[Records contained in a dataset]

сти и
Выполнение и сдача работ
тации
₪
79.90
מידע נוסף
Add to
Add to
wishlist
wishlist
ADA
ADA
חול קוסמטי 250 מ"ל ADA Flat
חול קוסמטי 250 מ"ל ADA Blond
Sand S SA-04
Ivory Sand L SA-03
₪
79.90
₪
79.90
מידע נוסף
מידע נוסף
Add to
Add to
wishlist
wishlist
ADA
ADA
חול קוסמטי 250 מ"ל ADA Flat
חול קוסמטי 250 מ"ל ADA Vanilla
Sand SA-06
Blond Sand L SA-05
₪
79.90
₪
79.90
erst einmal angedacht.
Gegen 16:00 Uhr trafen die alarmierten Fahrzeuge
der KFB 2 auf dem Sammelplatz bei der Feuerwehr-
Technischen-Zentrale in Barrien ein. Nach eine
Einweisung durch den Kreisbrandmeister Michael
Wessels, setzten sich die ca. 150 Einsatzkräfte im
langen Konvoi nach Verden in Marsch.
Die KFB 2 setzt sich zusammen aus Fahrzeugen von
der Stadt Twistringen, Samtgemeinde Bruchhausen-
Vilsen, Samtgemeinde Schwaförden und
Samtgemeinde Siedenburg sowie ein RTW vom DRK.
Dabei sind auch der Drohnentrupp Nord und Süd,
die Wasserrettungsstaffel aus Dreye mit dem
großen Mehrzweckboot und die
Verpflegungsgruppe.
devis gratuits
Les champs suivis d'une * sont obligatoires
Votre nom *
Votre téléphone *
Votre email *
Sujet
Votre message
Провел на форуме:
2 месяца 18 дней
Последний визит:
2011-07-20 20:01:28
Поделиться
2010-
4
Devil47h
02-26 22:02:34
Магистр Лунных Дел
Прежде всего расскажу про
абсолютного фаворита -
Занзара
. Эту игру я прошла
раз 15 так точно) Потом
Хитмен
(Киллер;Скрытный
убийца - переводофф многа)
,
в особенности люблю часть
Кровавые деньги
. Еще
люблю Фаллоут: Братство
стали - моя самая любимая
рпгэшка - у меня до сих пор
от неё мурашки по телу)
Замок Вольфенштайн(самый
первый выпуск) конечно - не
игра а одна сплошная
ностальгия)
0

Activity: Only the lines from the one holding "devis gratuits" through the final line of the entries, both included, should be given again, word for word.

Solution for this problem:
devis gratuits
Les champs suivis d'une * sont obligatoires
Votre nom *
Votre téléphone *
Votre email *
Sujet
Votre message
Провел на форуме:
2 месяца 18 дней
Последний визит:
2011-07-20 20:01:28
Поделиться
2010-
4
Devil47h
02-26 22:02:34
Магистр Лунных Дел
Прежде всего расскажу про
абсолютного фаворита -
Занзара
. Эту игру я прошла
раз 15 так точно) Потом
Хитмен
(Киллер;Скрытный
убийца - переводофф многа)
,
в особенности люблю часть
Кровавые деньги
. Еще
люблю Фаллоут: Братство
стали - моя самая любимая
рпгэшка - у меня до сих пор
от неё мурашки по телу)
Замок Вольфенштайн(самый
первый выпуск) конечно - не
игра а одна сплошная
ностальгия)
0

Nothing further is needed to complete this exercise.